Les régimes obligatoires sont le nœud du problème. Les cotisations sociales augmentent tandis que les remboursements des régimes obligatoires diminuent.
Par Thibault Doidy de Kerguelen
Près d’un Français sur 5 (19%) affirme avoir réduit (de façon drastique ou légèrement) ses dépenses de santé, selon un sondage Obea-Infraforces à paraître dans le numéro de janvier de Santé Magazine.
69% des personnes interrogées ont réduit leurs dépenses de médicaments et 43% affirment choisir des pharmacies où les tarifs sont les moins élevés. Entre 30 et 40% des sondés déclarent avoir renoncé à certaines prestations, en particulier les dents et l’ophtalmologie.
Encore plus grave: 74% des personnes ayant réduit leurs dépenses déclarent consulter moins souvent leur généraliste et 28% affirment ne pas pratiquer les examens prescrits.
Ces chiffres sont à rapprocher d’une étude similaire publiée dans l’Expansion le mois dernier et qui disait aussi que plus d’un Français sur trois devant aller chez le dentiste avait repoussé ses soins à « une date ultérieure ».
L’article ce Santé Magazine semble s’étonner de cette situation, rappelant que 93% des personnes interrogées disposaient pourtant d’une assurance complémentaire santé. C’est ne pas bien connaître la réalité de la situation et du marché. Les complémentaires santé ont considérablement augmenté leurs cotisations ces dernières années.
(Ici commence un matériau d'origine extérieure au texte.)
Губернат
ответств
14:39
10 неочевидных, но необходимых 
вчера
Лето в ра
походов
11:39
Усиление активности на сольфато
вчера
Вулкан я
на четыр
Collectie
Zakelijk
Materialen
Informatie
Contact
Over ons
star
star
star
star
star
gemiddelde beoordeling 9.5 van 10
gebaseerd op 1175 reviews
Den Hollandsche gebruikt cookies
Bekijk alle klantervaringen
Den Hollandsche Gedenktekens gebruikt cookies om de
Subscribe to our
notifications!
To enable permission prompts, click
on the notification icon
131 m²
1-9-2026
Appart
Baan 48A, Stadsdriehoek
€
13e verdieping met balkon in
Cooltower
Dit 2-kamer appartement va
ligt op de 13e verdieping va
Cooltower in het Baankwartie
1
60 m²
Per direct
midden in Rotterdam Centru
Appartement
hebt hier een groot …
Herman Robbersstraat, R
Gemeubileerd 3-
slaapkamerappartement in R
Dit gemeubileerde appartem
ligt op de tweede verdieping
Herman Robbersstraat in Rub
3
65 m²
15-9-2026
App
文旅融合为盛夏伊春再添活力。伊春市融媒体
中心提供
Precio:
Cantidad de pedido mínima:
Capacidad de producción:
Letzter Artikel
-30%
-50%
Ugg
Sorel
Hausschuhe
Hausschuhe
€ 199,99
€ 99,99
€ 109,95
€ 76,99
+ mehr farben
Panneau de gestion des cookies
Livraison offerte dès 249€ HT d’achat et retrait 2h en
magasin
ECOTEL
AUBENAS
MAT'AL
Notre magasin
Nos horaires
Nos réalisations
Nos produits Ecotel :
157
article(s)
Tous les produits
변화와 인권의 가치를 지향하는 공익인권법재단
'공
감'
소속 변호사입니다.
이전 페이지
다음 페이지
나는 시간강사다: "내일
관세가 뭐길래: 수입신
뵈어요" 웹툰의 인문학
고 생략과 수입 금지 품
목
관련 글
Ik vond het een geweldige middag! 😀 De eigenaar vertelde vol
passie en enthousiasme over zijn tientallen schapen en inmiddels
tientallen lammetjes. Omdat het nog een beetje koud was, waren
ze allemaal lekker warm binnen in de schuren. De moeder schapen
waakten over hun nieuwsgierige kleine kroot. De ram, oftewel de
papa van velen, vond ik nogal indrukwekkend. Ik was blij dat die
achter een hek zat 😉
Si peu de Français (même s’ils sont chaque années plus nombreux et que le phénomène risque de prendre de l’ampleur en 2012) ont fait le choix de se passer de cette assurance, très nombreux sont ceux qui ont choisi de réduire leurs formules au remboursement dit « de base », c’est-à-dire 100% du tarif de la Sécurité Sociale. Or, c’est là que se trouve la grande hypocrisie du système de santé français. Sur des zones géographiques de plus en plus grandes du territoire, les tarifs de convention ne veulent plus rien dire. S’il n’y a guère qu’en région parisienne où il est extrêmement difficile de trouver un médecin généraliste qui vous prenne le tarif de convention de 23€ (les tarifs les plus fréquents étant de 30 à 35€), c’est quasiment partout que les spécialistes ne peuvent se contenter des « officiels » 25€ pour une consultation, la réalité des prix s’échelonnant entre 40 et 60€ selon les spécialités, la renommée et le lieu. Lorsque Santé Magazine nous parle des dents et de l’optique, que ne rappellent-ils que la Sécurité Sociale estime le coût d’une monture à 2,54€ (il n’en existe pas sur le marché à ce prix…), le prix d’une couronne à 107€ ou le coût d’un acte chirurgical à son tarif d’il y a plus de dix ans.
Les régimes obligatoires sont le nœud du problème. Rappelons que les cotisations sociales, loin de baisser, augmentent. Les remboursements des régimes obligatoires diminuent. Les tarifs de convention décrochent complètement par rapport à la réalité du coût de la santé, créant ainsi un tarif de référence complètement virtuel et déconnecté de la réalité.
Les complémentaires santé, quant à elles, sont taxées de 3% de leurs cotisations pour financer la CMU. Elles viennent d’être taxées de 7% cette année au titre de la taxe sur les assurances. Elles doivent prendre en charge de plus en plus de soins abandonnés par les régimes obligatoires. Il n’en demeure pas moins que si vous additionnez toutes cotisations que vous avez payées aux régimes obligatoires (patronales et salariales et sans même tenir compte des taxes sur les alcools, le tabac ou les différentes CSG/CRDS déductibles ou non) et que vous les rapportez aux sommes reçues en remboursement de prestations de santé et que vous faites la même opération pour les cotisations de votre assurance complémentaire, vous serez (sauf exception de maladie grave ou d’accident du travail) effarés de constater la disproportion. Les assurances complémentaires demeurent largement moins onéreuses que les régimes obligatoires. N’empêche, dans la mesure où elles ne sont pas obligatoires, c’est sur elles que les Français rognent. Ils rognent mal. En choisissant de souscrire des complémentaires « de base », ils s’engagent à payer des cotisations pour des prestations qui ne leur permettent plus d’assurer les soins qui ne sont pas extrêmement urgents. Qu’est-ce que cela veut dire, lorsque 40% de ses revenus partent en cotisations sociales, que l’on a souscrit une assurance complémentaire, d’avoir encore 20 ou 30€ à débourser pour une consultation, 300€ pour une paire de lunettes ou 400€ pour se faire soigner une dent? Alors, on ne se soigne plus qu’en cas d’urgence.
Cela s’appelle une diminution considérable du niveau de vie de la population, une paupérisation.